Statt des "Gänsebratenverdauungsspiels" war es ein echter Handballkrimi, in dem am Ende der VfL wohl mit dem Glück des Tüchtigen die zwei Punkte entführt hat. Gerecht wäre ein Unentschieden gewesen.
Dennoch sollte man das Spiel nicht überbewerten. Der VfL hat viel probiert, er spielte zudem sehr schwach, sehr viel auf Zeit und zum Schluß hat der Druck von Ilic ganz gefehlt.
Die Schiedsrichter Hock und Heinz fand ich gut. In der Schlussphase haben sie etwas den Faden verloren, aber im Spielverlauf haben sie gut und sicher geleitet und mit Konzessionsentscheidungen, 2x2min oder einfach mal den Vorteil laufen lassen, zu einem runden Spiel für beide Seiten beigetragen.
Hätte die HSG im bisherigen Saisonverlauf nur die Hälfte der Leistung von gestern gezeigt, bräuchte man sich absolut keine Sorgen machen.
Vielleicht kann man die Leidenschaft ein bisschen bis zum Samstag bewahren und dann sich gegen die Kröstis belohnen.
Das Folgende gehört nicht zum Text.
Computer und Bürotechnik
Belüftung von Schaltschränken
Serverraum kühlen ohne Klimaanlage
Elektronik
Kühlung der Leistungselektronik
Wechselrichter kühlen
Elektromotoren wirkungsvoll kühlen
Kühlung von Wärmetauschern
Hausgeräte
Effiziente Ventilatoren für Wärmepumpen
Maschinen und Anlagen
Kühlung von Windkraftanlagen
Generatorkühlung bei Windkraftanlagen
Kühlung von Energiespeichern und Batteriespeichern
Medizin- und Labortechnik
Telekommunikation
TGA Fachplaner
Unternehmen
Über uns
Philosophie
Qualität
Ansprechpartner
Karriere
Die Stimmung war zum ersten Mal für Düsseldorfer Verhältnisse klasse und es wär schön, wenn es am Samstag ebenso zugehen würde.
Festzuhalten bleibt, man hätte gegen den VfL auch mit 12 Toren verlieren können.
P.S. Die Sache mit Navarin und dem letzten 7m passte wie die Faust aufs Auge. Es soll anscheinend nicht sein.